Introduction

Among the mobile elements in Drosophila melanogaster, three independent systems (P, I and hobo) produce aberrant germline events, such as high mutation rate, infertility and elevated levels of chromosome instability (Blackman and Gelbart, 1989). In recent years, transposable elements have been suggested to play an important role in genome evolution, as major players in genomic restructuring (McDonald, 1998). The contribution of hobo elements to chromosome instability was demonstrated by Lim and co-workers in several studies (Lim, 1988; Ho et al, 1993; Sheen et al, 1993; Eggleston et al, 1996). In order to trace the fate of hobo elements after their injection into a Hikone strain devoid of these elements, seven transgenic lines were followed over 250 generations (Ladevèze et al, 1994; Galindo et al, 1995; Ladevèze et al, 1998a, 1998b, 2001). Hobo elements increased in each line, showing the autonomous amplification by transposition of this element. At the chromosomal level, hobo elements appeared to be actively involved in the formation of rearrangements. In all, 13 new inversions were observed among the different lines, most of them with a hobo insert at one or both inversion breakpoints. In the present study, we focus on a long-time survey of one of these lines (no. 11), in which a large hobo-mediated pericentric inversion on chromosome 2 was maintained after more than 120 unselected generations. The consequences of such a polymorphism on chromosomal restructuring of the Drosophila genome are discussed.

Materials and methods

Basic strains and microinjection

Drosophila melanogaster embryos were transformed with pHFL1 using the standard microinjection technique (Spradling and Rubin, 1982). The microinjected plasmid pHFL1 (Blackman et al, 1989) contains one autonomous hobo element and some adjacent genomic DNA from cytogenetic locus 94E, cloned in the pBLUESCRIPT KS plasmid. The strain used as a receptor was Hikone, an E-type strain in the hobo system that lacks hobo elements. It was also of the R and M types, that is, devoid of I and P transposable elements. In all, 30 independent lines were found by individually crossing one injected fly with one noninjected Hikone fly (Ladevèze et al, 1994). Subsequently, each line was bred en masse. Lines were analysed at generation 2 using the Southern blot technique to check for the presence of hobo elements. Seven hobo-positive lines were obtained. Each was maintained independently by mass matings (ca. 100 individuals) at 25° C in the following generations. Line 11, in which the large pericentric inversion was found, was duplicated at generation 145.

In situ hybridization

In every 10–15 generations, 10 larvae were screened for the presence of hobo element on their chromosomes in the replicates of line 11. In situ hybridization of biotinylated probes (Boehringer kit) to salivary gland polytene chromosomes was adapted from Lemeunier and Aulard (2000). The pHFL1 plasmid used in the microinjection step was used as a probe for the in situ hybridizations. Under our experimental conditions, no hybridization site, including the 94E locus, was observed when this pHFL1 probe was used on the parental Hikone strain chromosomes.

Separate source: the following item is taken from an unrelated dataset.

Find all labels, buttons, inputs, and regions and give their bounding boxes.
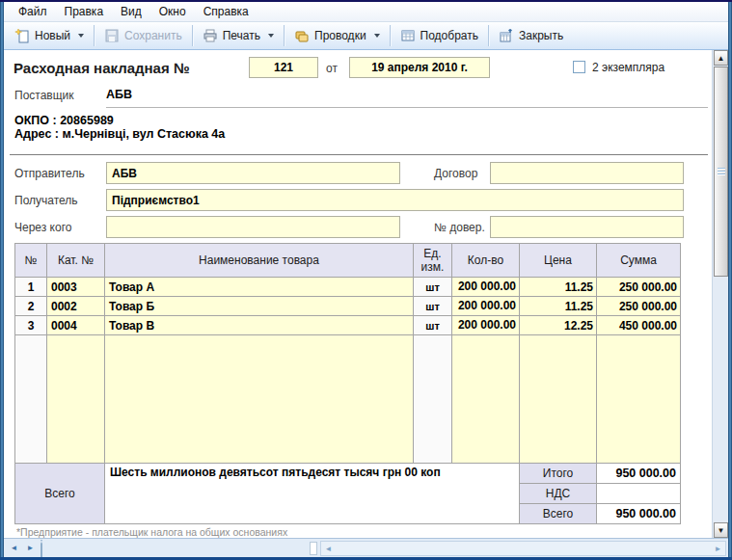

Drosophila stocks used in the analyses

All mutations and balancer chromosomes are described in Lindsley and Zimm (1992).

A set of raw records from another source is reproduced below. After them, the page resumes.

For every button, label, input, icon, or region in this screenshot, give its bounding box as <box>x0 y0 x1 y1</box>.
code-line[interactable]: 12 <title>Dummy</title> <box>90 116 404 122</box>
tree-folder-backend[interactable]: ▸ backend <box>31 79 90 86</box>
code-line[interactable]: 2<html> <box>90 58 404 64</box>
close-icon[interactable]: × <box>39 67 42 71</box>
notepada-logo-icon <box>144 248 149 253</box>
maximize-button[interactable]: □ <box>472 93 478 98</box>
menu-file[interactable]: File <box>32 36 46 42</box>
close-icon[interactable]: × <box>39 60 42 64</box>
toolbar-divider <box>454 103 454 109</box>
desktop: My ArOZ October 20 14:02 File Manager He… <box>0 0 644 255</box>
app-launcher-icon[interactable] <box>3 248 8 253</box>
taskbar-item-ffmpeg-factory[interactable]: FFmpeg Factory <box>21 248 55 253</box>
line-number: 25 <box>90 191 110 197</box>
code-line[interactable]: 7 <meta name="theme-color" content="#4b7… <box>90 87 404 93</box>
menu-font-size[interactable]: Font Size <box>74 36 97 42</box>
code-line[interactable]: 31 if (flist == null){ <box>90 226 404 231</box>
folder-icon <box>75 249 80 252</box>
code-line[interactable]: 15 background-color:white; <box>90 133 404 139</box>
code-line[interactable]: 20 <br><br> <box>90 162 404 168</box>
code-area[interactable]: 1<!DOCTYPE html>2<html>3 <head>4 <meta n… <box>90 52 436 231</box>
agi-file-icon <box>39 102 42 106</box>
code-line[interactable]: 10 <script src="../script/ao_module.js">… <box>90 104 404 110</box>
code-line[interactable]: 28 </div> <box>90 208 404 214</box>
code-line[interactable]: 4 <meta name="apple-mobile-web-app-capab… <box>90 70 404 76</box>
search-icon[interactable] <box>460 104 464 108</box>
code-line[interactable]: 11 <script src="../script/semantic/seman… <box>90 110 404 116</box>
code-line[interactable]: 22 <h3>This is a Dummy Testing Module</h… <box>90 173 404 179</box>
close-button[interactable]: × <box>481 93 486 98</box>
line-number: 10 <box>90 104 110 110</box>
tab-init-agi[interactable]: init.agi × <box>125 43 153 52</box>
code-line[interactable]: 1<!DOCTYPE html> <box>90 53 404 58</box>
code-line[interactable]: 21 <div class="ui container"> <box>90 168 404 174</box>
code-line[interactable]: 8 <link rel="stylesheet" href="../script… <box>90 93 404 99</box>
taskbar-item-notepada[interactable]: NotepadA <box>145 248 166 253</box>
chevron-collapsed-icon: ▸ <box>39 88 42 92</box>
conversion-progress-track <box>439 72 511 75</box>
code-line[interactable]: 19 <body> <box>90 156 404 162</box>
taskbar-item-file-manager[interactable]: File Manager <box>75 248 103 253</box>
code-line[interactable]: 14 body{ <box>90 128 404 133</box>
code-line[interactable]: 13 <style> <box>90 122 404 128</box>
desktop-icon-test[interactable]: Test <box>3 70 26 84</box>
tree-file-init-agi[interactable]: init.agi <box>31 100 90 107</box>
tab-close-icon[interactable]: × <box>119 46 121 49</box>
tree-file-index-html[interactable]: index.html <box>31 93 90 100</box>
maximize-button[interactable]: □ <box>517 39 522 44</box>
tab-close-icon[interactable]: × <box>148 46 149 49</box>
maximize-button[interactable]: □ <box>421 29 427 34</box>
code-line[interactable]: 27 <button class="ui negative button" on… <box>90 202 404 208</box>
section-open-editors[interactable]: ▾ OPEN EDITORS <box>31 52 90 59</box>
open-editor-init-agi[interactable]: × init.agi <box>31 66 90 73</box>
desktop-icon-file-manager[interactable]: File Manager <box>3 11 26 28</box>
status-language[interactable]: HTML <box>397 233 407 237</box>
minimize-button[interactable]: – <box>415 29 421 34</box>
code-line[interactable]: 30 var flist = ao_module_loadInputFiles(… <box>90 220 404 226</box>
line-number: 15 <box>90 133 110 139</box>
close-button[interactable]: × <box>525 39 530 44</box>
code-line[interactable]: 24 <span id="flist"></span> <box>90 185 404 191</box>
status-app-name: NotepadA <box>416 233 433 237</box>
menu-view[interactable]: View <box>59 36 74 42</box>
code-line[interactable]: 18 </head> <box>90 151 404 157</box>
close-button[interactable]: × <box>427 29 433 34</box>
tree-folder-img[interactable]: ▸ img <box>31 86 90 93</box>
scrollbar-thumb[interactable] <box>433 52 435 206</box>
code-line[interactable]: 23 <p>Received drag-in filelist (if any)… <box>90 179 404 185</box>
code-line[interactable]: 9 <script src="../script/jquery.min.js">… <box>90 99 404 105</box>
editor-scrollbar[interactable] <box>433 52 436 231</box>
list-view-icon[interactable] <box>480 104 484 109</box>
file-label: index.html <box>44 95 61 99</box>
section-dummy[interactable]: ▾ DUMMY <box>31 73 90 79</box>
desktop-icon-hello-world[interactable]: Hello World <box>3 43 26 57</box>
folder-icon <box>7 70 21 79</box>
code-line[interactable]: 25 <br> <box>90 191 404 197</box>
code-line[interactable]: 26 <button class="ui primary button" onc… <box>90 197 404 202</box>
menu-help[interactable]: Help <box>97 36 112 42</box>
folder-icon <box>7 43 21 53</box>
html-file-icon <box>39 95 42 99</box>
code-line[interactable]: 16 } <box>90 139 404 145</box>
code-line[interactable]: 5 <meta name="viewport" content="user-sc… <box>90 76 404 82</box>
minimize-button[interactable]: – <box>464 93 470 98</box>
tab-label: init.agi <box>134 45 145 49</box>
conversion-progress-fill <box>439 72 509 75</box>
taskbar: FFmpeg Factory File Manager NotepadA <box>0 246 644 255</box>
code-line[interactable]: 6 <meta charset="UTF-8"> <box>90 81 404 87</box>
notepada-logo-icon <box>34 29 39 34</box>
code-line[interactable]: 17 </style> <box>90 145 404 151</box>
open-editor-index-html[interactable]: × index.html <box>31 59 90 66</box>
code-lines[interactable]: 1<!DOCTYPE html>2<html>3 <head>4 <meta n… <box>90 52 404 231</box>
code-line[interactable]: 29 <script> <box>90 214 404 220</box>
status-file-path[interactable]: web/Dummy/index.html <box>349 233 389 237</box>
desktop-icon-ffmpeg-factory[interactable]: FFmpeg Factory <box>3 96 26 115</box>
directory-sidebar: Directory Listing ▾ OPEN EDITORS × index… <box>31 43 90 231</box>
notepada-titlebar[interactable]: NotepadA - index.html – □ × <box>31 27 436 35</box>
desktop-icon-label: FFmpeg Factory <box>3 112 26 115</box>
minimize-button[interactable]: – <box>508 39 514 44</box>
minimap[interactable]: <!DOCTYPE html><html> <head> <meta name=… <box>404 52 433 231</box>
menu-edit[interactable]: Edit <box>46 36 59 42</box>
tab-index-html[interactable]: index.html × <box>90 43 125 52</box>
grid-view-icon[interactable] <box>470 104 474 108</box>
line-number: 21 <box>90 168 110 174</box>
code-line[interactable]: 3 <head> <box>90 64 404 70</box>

CyO/T(2–3): second chromosome balanced strain In(2LR)O, dplvl, Cy, pr, cn2/T(2–3) wg, cn, bw.

dp, b, cn: a strain homozygous for the second chromosome mutations dumpy (dp 2–13.0), black (b 2–48.5) and cinnabar (cn 2–57.5).

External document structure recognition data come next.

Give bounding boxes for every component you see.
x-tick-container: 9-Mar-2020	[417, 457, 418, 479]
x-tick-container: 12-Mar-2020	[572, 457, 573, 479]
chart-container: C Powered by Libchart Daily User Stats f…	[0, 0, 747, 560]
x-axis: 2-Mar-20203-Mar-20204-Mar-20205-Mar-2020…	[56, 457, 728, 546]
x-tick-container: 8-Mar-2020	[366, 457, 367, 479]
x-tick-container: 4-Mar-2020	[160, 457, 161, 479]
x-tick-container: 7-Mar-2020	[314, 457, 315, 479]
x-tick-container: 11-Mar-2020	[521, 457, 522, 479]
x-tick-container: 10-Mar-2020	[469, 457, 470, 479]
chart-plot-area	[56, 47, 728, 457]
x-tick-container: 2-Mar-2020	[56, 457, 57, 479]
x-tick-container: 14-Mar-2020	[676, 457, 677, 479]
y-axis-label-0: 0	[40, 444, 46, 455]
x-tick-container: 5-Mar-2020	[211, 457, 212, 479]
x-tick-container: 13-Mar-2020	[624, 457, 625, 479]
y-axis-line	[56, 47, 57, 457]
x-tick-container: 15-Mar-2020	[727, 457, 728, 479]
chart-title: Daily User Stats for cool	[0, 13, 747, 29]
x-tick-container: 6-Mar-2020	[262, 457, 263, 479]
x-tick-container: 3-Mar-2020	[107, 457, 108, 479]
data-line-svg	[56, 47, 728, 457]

Isolation of the In(2LR) chromosome

In(2LR)27B;53C: the large hobo-mediated pericentric inversion on the second chromosome, observed in this study and denoted simply as In(2LR) in the rest of this paper.

In order to know if adults homozygous for the In(2LR) chromosome are viable and fertile, crosses have been performed involving 30 randomly chosen males from line 11 and 30 dp, b, cn females. In all, 61 F1 females were then individually testcrossed with three dp, b, cn males. The progeny of the 61 females were scored for the presence or absence of recombinants between the b and cn loci. As In(2LR) spans the b–cn interval, the absence of recombinant progeny indicated that the maternal F1 female was heterozygous for the In(2LR) chromosome. Six progeny of this type were observed with one half of genotypes In(2LR)/dp, b, cn. From each one of these progeny, a single [dp+ b+ cn+] male was crossed with three CyO/T(2–3) females to isolate the In(2LR)/CyO, dp, cn adults in their descendants. These individuals were then crossed together and their progeny analysed to look for the presence of wild-type adults, corresponding to homozygous In(2LR)/In(2LR) if they were viable.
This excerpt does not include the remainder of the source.